How to complete this task:
Starting at the top line and ending at the bottom one, repeat the entries exactly and drop every picture.

-------- Provided material --------

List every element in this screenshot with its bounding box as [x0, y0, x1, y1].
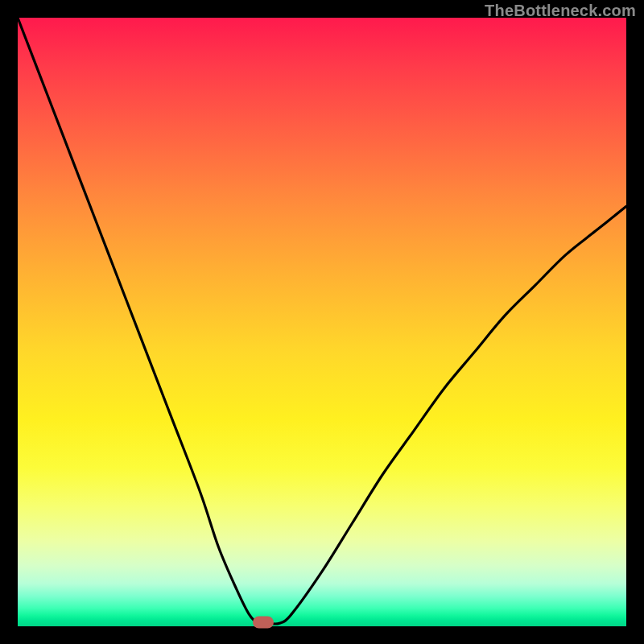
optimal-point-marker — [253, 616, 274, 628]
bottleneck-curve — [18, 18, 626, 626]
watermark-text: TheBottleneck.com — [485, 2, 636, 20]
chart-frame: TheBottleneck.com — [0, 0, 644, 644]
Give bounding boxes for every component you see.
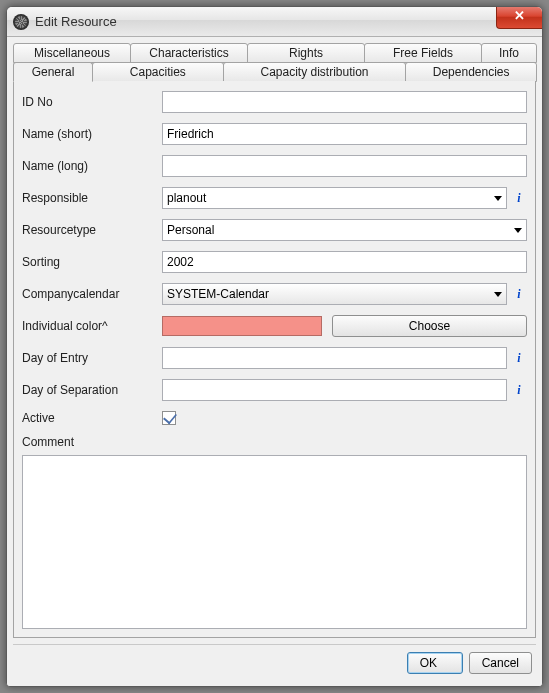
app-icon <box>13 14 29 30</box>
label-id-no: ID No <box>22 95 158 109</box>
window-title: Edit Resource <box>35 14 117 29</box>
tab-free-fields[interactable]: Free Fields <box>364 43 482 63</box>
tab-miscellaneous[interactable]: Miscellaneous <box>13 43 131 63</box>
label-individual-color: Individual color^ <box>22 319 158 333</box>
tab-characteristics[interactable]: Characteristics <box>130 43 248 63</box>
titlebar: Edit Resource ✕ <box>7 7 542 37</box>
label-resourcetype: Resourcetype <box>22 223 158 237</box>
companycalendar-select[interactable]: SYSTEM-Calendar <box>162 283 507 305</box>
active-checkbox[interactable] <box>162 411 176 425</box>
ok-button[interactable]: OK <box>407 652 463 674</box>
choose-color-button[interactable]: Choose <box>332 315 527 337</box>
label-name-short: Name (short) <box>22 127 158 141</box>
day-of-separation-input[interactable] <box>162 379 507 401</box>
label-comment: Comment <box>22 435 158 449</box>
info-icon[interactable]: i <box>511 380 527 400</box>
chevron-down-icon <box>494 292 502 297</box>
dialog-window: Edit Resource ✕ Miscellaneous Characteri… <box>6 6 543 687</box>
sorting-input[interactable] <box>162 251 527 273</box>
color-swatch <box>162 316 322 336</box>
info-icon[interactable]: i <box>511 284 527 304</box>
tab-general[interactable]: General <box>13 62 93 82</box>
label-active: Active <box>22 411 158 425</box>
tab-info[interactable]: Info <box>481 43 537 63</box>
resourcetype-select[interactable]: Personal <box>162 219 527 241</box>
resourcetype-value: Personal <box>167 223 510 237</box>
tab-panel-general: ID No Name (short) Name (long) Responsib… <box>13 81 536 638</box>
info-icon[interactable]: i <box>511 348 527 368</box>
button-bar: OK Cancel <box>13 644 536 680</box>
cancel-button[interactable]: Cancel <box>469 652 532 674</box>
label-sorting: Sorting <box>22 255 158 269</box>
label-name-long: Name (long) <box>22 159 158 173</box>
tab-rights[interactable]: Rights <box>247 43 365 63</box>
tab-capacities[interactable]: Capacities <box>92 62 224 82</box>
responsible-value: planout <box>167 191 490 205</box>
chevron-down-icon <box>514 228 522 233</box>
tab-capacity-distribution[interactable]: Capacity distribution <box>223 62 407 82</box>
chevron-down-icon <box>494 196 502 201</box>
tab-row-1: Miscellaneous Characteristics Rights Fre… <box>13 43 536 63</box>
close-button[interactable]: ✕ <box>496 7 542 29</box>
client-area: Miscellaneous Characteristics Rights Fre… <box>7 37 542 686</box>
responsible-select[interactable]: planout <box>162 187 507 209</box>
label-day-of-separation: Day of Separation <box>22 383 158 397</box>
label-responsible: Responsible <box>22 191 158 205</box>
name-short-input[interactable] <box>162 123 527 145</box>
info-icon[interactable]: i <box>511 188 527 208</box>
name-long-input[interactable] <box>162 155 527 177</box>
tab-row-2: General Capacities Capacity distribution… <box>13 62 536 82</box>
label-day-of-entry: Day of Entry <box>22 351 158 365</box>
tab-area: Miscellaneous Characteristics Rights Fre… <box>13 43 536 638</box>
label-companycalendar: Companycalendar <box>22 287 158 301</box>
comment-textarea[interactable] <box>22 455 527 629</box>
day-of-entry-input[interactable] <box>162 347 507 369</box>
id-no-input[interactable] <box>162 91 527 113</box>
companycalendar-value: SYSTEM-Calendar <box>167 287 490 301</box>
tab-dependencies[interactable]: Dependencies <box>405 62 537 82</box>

--------

Answer for the task:
List every element in this screenshot with its bounding box as [x0, y0, x1, y1].
optimal-point-marker — [253, 616, 274, 628]
bottleneck-curve — [18, 18, 626, 626]
watermark-text: TheBottleneck.com — [485, 2, 636, 20]
chart-frame: TheBottleneck.com — [0, 0, 644, 644]
Give bounding boxes for every component you see.
app-icon <box>13 14 29 30</box>
label-id-no: ID No <box>22 95 158 109</box>
window-title: Edit Resource <box>35 14 117 29</box>
tab-free-fields[interactable]: Free Fields <box>364 43 482 63</box>
tab-miscellaneous[interactable]: Miscellaneous <box>13 43 131 63</box>
label-individual-color: Individual color^ <box>22 319 158 333</box>
tab-characteristics[interactable]: Characteristics <box>130 43 248 63</box>
titlebar: Edit Resource ✕ <box>7 7 542 37</box>
label-resourcetype: Resourcetype <box>22 223 158 237</box>
companycalendar-select[interactable]: SYSTEM-Calendar <box>162 283 507 305</box>
active-checkbox[interactable] <box>162 411 176 425</box>
ok-button[interactable]: OK <box>407 652 463 674</box>
choose-color-button[interactable]: Choose <box>332 315 527 337</box>
label-name-short: Name (short) <box>22 127 158 141</box>
day-of-separation-input[interactable] <box>162 379 507 401</box>
label-comment: Comment <box>22 435 158 449</box>
info-icon[interactable]: i <box>511 380 527 400</box>
chevron-down-icon <box>494 292 502 297</box>
dialog-window: Edit Resource ✕ Miscellaneous Characteri… <box>6 6 543 687</box>
sorting-input[interactable] <box>162 251 527 273</box>
color-swatch <box>162 316 322 336</box>
info-icon[interactable]: i <box>511 284 527 304</box>
tab-general[interactable]: General <box>13 62 93 82</box>
label-active: Active <box>22 411 158 425</box>
tab-info[interactable]: Info <box>481 43 537 63</box>
resourcetype-select[interactable]: Personal <box>162 219 527 241</box>
resourcetype-value: Personal <box>167 223 510 237</box>
tab-panel-general: ID No Name (short) Name (long) Responsib… <box>13 81 536 638</box>
info-icon[interactable]: i <box>511 348 527 368</box>
button-bar: OK Cancel <box>13 644 536 680</box>
cancel-button[interactable]: Cancel <box>469 652 532 674</box>
label-sorting: Sorting <box>22 255 158 269</box>
label-name-long: Name (long) <box>22 159 158 173</box>
tab-rights[interactable]: Rights <box>247 43 365 63</box>
tab-capacities[interactable]: Capacities <box>92 62 224 82</box>
responsible-value: planout <box>167 191 490 205</box>
chevron-down-icon <box>514 228 522 233</box>
tab-capacity-distribution[interactable]: Capacity distribution <box>223 62 407 82</box>
chevron-down-icon <box>494 196 502 201</box>
tab-row-1: Miscellaneous Characteristics Rights Fre… <box>13 43 536 63</box>
close-button[interactable]: ✕ <box>496 7 542 29</box>
client-area: Miscellaneous Characteristics Rights Fre… <box>7 37 542 686</box>
responsible-select[interactable]: planout <box>162 187 507 209</box>
label-day-of-separation: Day of Separation <box>22 383 158 397</box>
label-responsible: Responsible <box>22 191 158 205</box>
name-short-input[interactable] <box>162 123 527 145</box>
info-icon[interactable]: i <box>511 188 527 208</box>
name-long-input[interactable] <box>162 155 527 177</box>
tab-row-2: General Capacities Capacity distribution… <box>13 62 536 82</box>
label-day-of-entry: Day of Entry <box>22 351 158 365</box>
tab-area: Miscellaneous Characteristics Rights Fre… <box>13 43 536 638</box>
label-companycalendar: Companycalendar <box>22 287 158 301</box>
comment-textarea[interactable] <box>22 455 527 629</box>
day-of-entry-input[interactable] <box>162 347 507 369</box>
id-no-input[interactable] <box>162 91 527 113</box>
companycalendar-value: SYSTEM-Calendar <box>167 287 490 301</box>
tab-dependencies[interactable]: Dependencies <box>405 62 537 82</box>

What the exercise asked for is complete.